Image by Mangiu
By Beth, Contributing Writer
Many women have struggled with bra size their whole lives – some without even knowing it. Many of us have followed the line of thought that bras were just uncomfortable and finding the right one is simply beyond our reach. I was one of those women. I’d gone into my local department store and bought the size that when measured they told me I needed – and I still wasn’t happy with my bra.
Then I learned how to properly find the right bra size. It.Changed.Everything.
Are You Wearing the Right Bra Size?
Knowing that you are wearing the wrong bra size is easier than you think. Are you uncomfortable? Do you have red marks on your shoulders or under your breast? Are you dying to take your bra off the second you walk in the door? Do you have back pain? Feel yourself constantly pulling up a bra that just doesn’t support you?

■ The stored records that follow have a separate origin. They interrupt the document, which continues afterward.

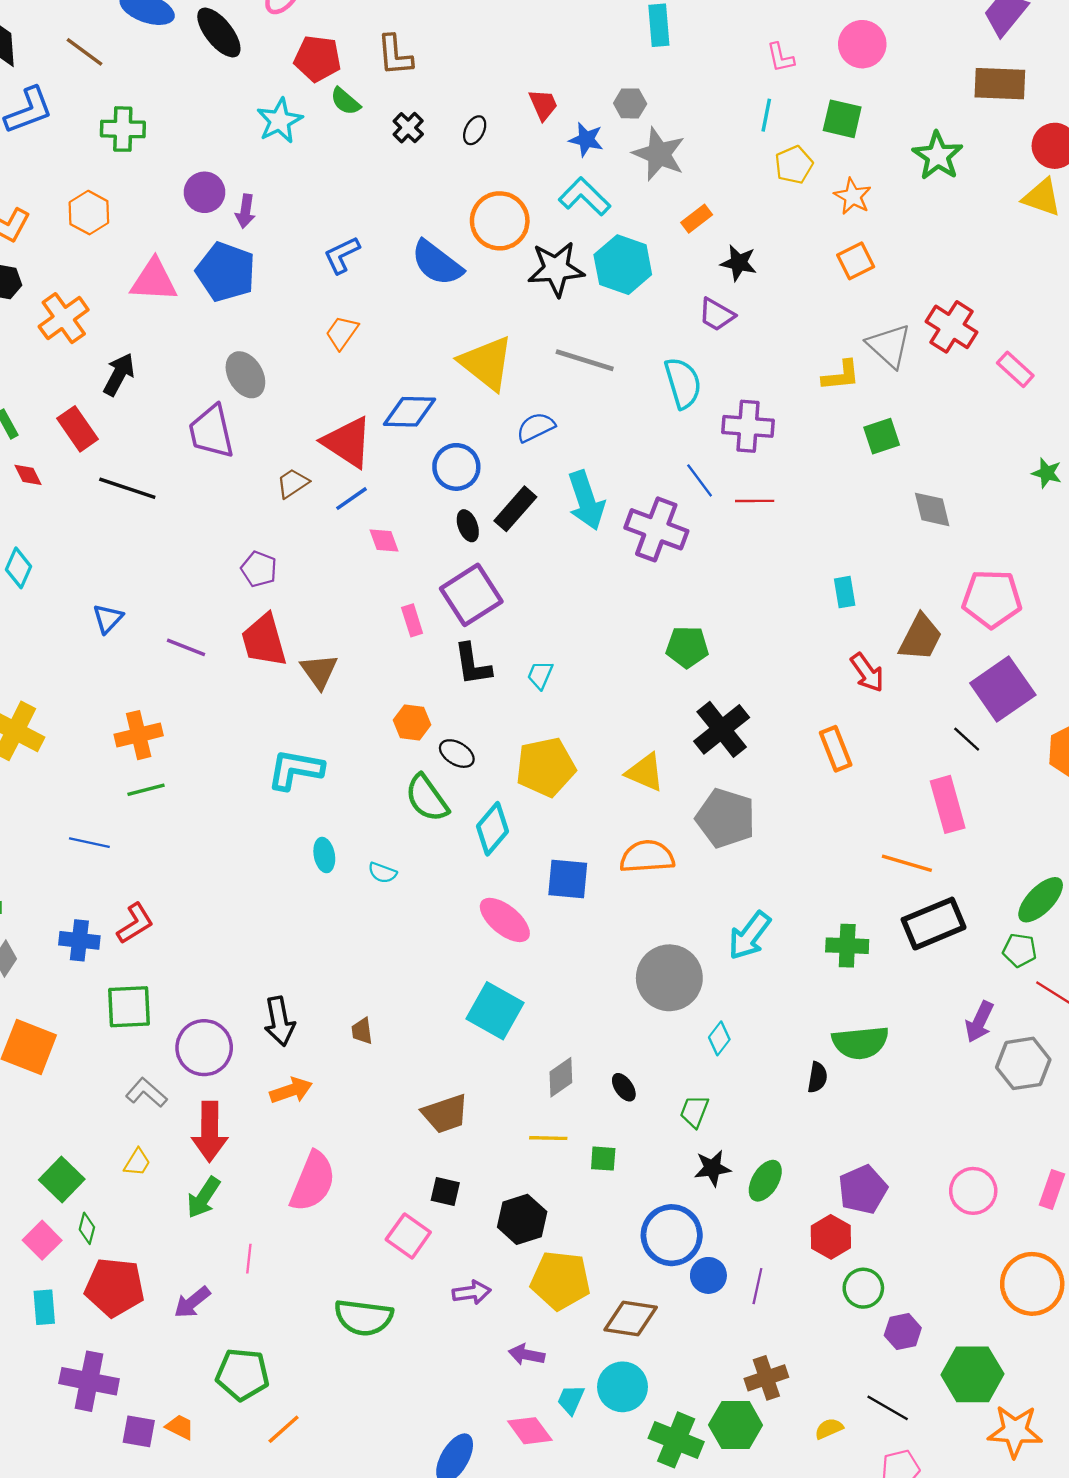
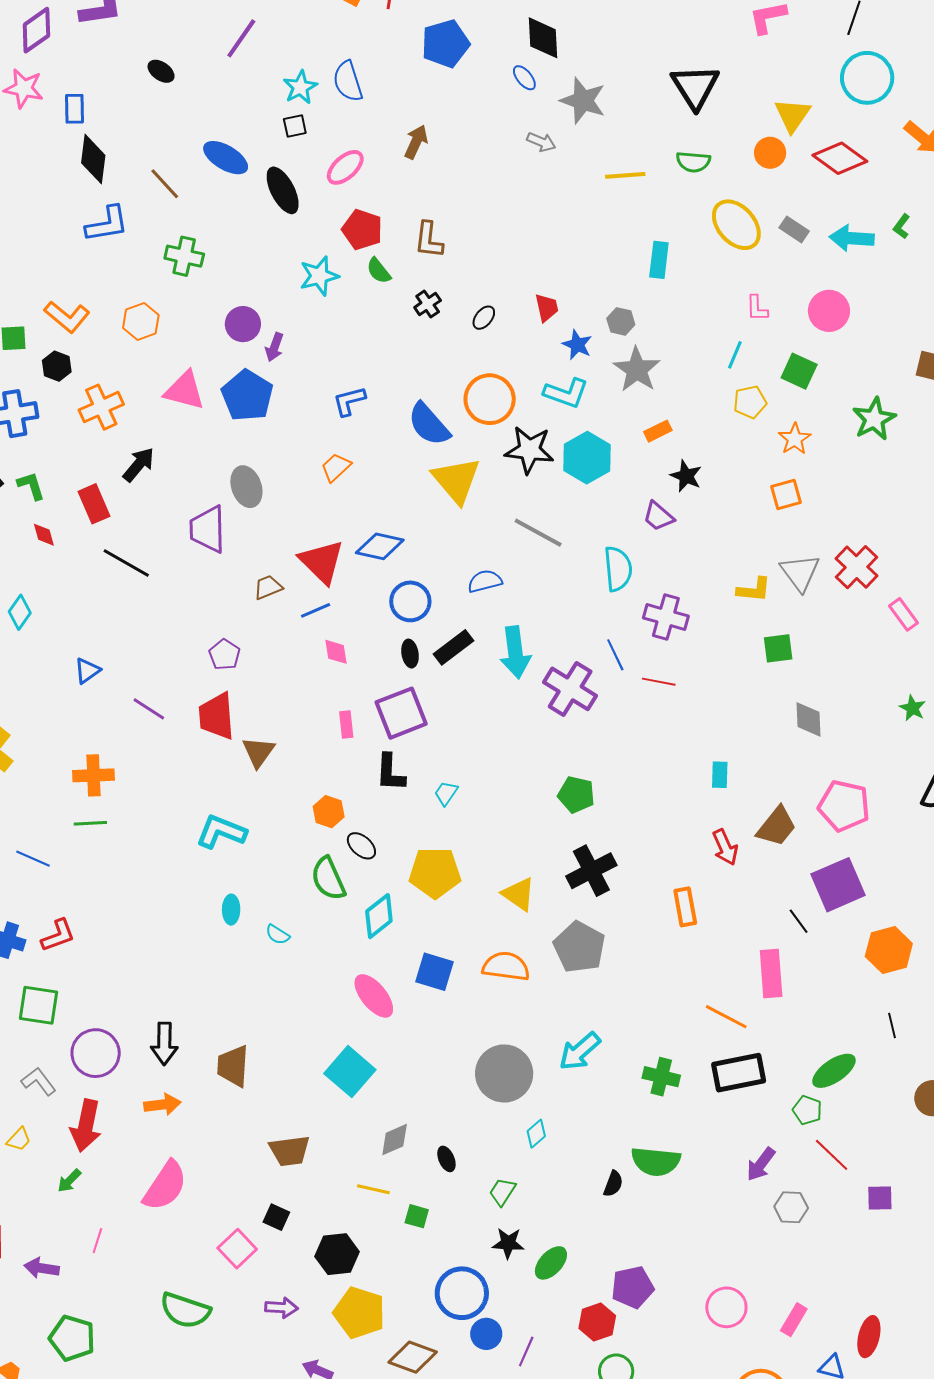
cyan L-shape: (585, 197) -> (566, 393), turned 144
yellow triangle: (486, 363) -> (456, 480), moved
brown trapezoid: (362, 1031) -> (233, 1066), size x1.8
gray hexagon: (1023, 1063) -> (791, 1207), size x0.7
green arrow: (203, 1197) -> (69, 1181), size x0.7
purple arrow: (192, 1302) -> (42, 1268), turned 36

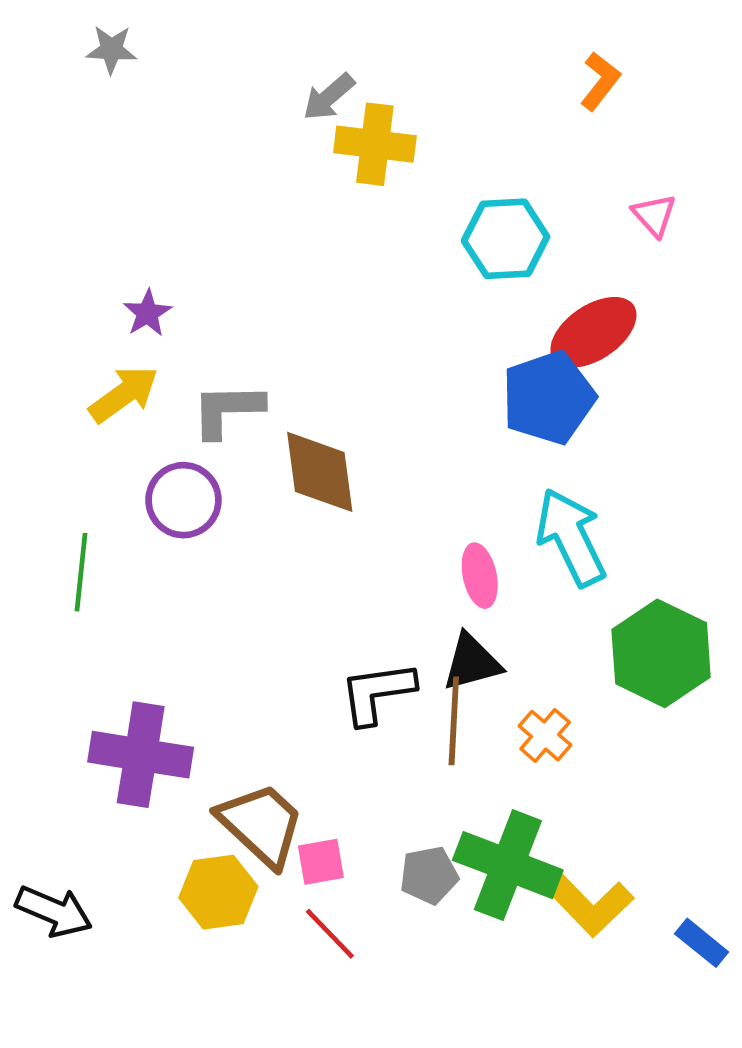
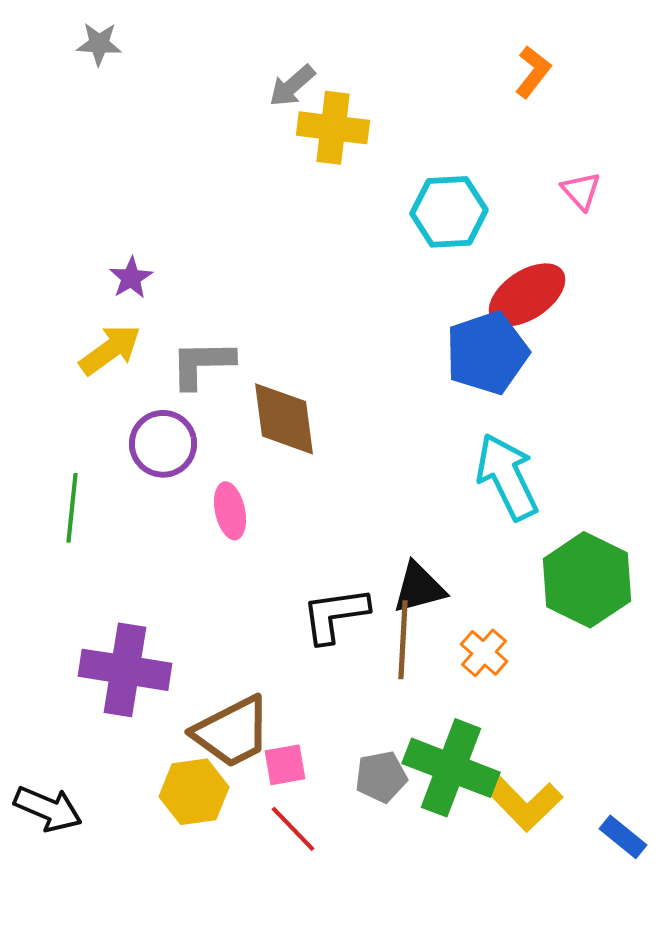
pink ellipse: (480, 576) -> (230, 511), moved
brown trapezoid: (261, 825) -> (232, 732), turned 110

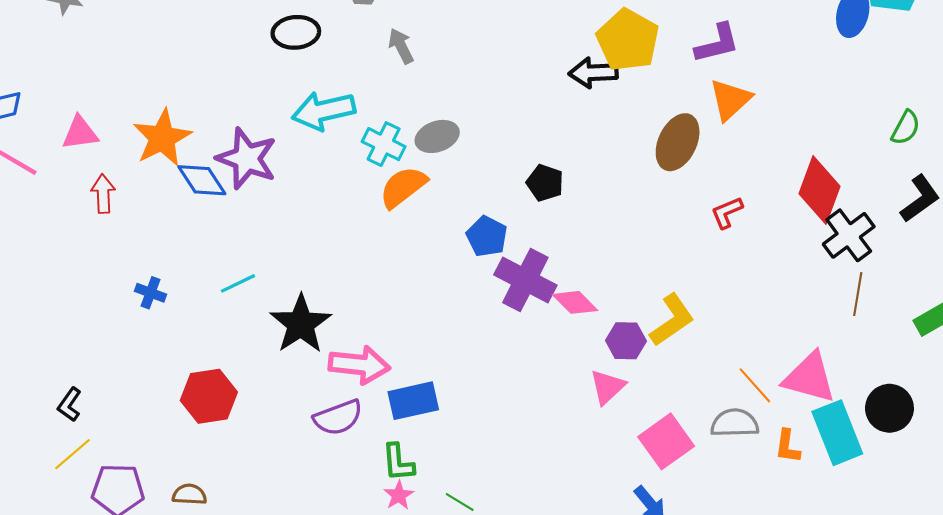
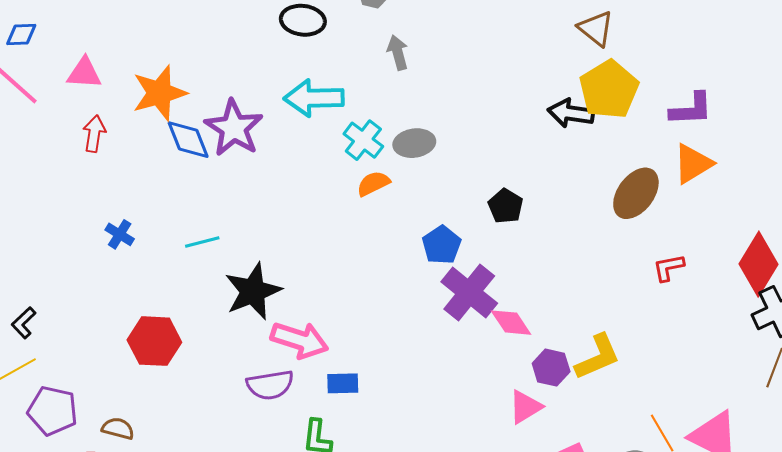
orange semicircle: (403, 187) -> (373, 184), size x0.7
blue rectangle: (413, 401) -> (343, 383), size x0.7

If your bra hurts or is uncomfortable chances are you’re wearing the wrong one. Sizing and fit can vary from bra to bra and brand to brand. Weight changes, births, and many other factors can change your bra size – meaning that one that fit you six months ago can not be a proper fit today. Wear and tear on the bra can also make it less supportive.
How To Find The Right Fit
You’ve seen the “We can help you find your bra size” signs in the local department stores, right? That would seem like a logical place to get the correct measurement. Not exactly. Recent studies in the UK have shown that the traditional bra measuring method with a tape measure is rather inaccurate. In fact, they estimate three-quarters of tape-measured sizes are wrong. The larger your breast size the more likely you are to get an inaccurate measurement.
Try measuring around your body, directly under your breasts. Do not add any inches to this! This exact measurement is your band size. Then, measure around the fullest part of your breasts (with your bra on if your breasts are very large). Subtract the first number from the second number, and use this number to find your cup size.
- 1 inch = A
- 2 inches = B
- 3 inches = C
- 4 inches = D
- 6 inches = E or DD
- 7 inches = F or DDD
- 8 inches = G
- 9 inches = H
…and so on.
Most women are told to add 5 inches, and use that as the band size, and use the difference between the added inches and their full breasts as their band size. So, you might have thought you were really an A cup, when you’re actually a DD! This is because the American bra manufacturers make a limited number of sizes.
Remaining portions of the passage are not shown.